The main tourist attractions in Ajanta are of course the Ajanta and Ellora caves which are located approximately 190 miles from Mumbai and are very close to the city of Aurangabad in Maharashtra. For over a thousand years, the twenty nine caves at Ajanta and the thirty four caves at Ellora have remained hidden, until in eighteen nineteen a British Army officer by the name of John Smith accidentally stumbled upon them while on a hunting expedition. In India, the, Ajanta and Ellora caves are protected monuments and are included on the World Heritage list of monuments.
The Ajanta and Ellora caves
One thing that makes these caves so special is the fact that they feature shrines which are manually cut out of solid rock. Archaeologists believe that the caves served as the primary shelter of Buddhist monks who would use them during monsoons and in order to pass the rainy season, they would decorate them with religious motifs. Later on, the monks began to perform various religious rituals in the caves, which eventually became their living quarters (Viharas) and temples (Chaityas), including their center of Buddhist cultural movement and ancient seats of learning.

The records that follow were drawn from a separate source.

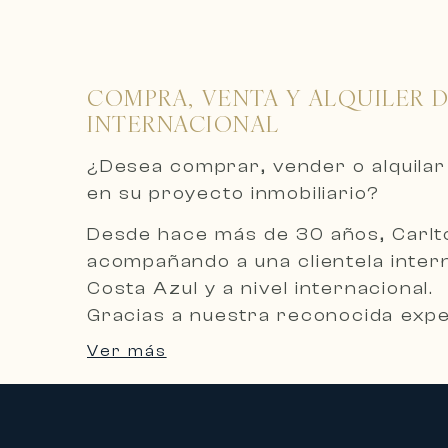
COMPRA, VENTA Y ALQUILER D
INTERNACIONAL
¿Desea comprar, vender o alquilar
en su proyecto inmobiliario?
Desde hace más de 30 años, Carlton
acompañando a una clientela intern
Costa Azul y a nivel internacional.
Gracias a nuestra reconocida expe
personalizado, confidencial y a me
Ver más
Una selección exclusiva de propied
Carlton International le ofrece una
contemporáneas, apartamentos de a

With the help of very simple tools, the monks managed to carve breathtaking figures which are quite a sight to behold.
Frescoes and murals
The frescoes and the murals that can be observed upon entering the caves almost completely adorn the walls and tell the story of Buddhism over a period starting from two hundred BC and all the way to six hundred and fifty AD. There are also panels in many of the caves here which depict stories from the Jatakas, panels that are now considered a real cultural treasure that tell many stories of Buddha’s various incarnations. Because of their spiritual significance, these caves are a fascinating visit for anyone who loves Buddhism, including researchers and scholars.
If you are into ancient wall paintings, then you absolutely need to visit Cave number one which houses some of the best preserved such paintings you can admire and they include two amazing Bodhisattvas, namely Avalokiteshvara and Padmapani.

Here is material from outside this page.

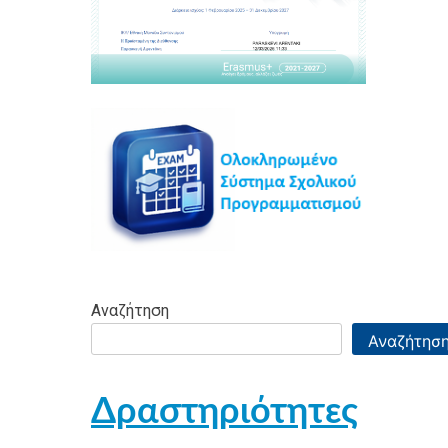
Αναζήτηση
Αναζήτησ
Δραστηριότητες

Caves two, sixteen and seventeen are also great destinations if you’d love to see breathtaking paintings, while caves one, four, seventeen, nineteen, twenty four and twenty six boast some of the most impressive sculptures you’ll ever lay your eyes upon. For instance, the flying Apsara painting in Cave seventeen, but also the image of the Buddha preaching are 2 unforgettable works of art you can only see her in Ajanta.
In the overall development of Buddhism in India, the Ajanta caves, including the artifacts they house, are considered a real treasure both nationally and overseas.
How to get to the caves:
By Road: There’s an amazing road network in Maharashtra that’s going to make driving to the Ajanta and Ellora caves a breeze. This network links the caves with Aurangabad, Bijapur, Ahmedabad, Dhule, Pune and also Mumbai.
By Rail: Aurangabad is directly connected to Pune and Mumbai. On top of that, you’ll be happy to know that if you’re in Jalgaon, you’re just 36,6 miles from Ajanta.
By Air: If you’re in Aurangabad, then you’re 61.5 miles from Ajanta and 18.6 miles from Ellora and the good news is that this place is connected to Mumbai, Jaipur, Udaipur and Delhi.